◆ **What you have to do**
Nothing should be left out. Transcribe the entries exactly as written.
───── The input ─────
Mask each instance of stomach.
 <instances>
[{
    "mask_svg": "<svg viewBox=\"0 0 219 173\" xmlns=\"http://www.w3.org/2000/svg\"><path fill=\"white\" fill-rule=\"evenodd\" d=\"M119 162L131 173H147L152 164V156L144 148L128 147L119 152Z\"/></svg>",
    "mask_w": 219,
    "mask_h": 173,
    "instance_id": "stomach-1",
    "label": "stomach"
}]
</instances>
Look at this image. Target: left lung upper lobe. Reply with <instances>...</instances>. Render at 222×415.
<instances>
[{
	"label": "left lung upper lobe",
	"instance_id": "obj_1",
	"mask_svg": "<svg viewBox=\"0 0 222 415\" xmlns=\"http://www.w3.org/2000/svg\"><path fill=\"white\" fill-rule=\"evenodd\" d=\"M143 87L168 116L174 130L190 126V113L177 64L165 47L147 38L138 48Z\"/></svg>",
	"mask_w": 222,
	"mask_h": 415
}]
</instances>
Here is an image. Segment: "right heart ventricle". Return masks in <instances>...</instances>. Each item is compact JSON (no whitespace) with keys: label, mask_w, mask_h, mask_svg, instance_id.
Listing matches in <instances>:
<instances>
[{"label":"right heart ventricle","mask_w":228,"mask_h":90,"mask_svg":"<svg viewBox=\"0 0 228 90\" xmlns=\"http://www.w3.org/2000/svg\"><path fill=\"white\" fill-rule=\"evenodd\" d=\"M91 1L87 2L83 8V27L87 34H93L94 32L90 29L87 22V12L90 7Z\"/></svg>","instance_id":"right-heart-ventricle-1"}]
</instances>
─────
◆ **Exercise answer**
Mask each instance of stomach.
 <instances>
[{
    "mask_svg": "<svg viewBox=\"0 0 219 173\" xmlns=\"http://www.w3.org/2000/svg\"><path fill=\"white\" fill-rule=\"evenodd\" d=\"M119 162L131 173H147L152 164V156L144 148L128 147L119 152Z\"/></svg>",
    "mask_w": 219,
    "mask_h": 173,
    "instance_id": "stomach-1",
    "label": "stomach"
}]
</instances>
Look at this image. Target: left lung upper lobe. Reply with <instances>...</instances>. Render at 222×415.
<instances>
[{
	"label": "left lung upper lobe",
	"instance_id": "obj_1",
	"mask_svg": "<svg viewBox=\"0 0 222 415\" xmlns=\"http://www.w3.org/2000/svg\"><path fill=\"white\" fill-rule=\"evenodd\" d=\"M143 87L168 116L174 130L190 126V113L177 64L165 47L147 38L138 48Z\"/></svg>",
	"mask_w": 222,
	"mask_h": 415
}]
</instances>
Here is an image. Segment: "right heart ventricle". Return masks in <instances>...</instances>. Each item is compact JSON (no whitespace) with keys: label, mask_w, mask_h, mask_svg, instance_id.
Listing matches in <instances>:
<instances>
[{"label":"right heart ventricle","mask_w":228,"mask_h":90,"mask_svg":"<svg viewBox=\"0 0 228 90\" xmlns=\"http://www.w3.org/2000/svg\"><path fill=\"white\" fill-rule=\"evenodd\" d=\"M91 1L87 2L83 8V27L87 34H93L94 32L90 29L87 22V12L90 7Z\"/></svg>","instance_id":"right-heart-ventricle-1"}]
</instances>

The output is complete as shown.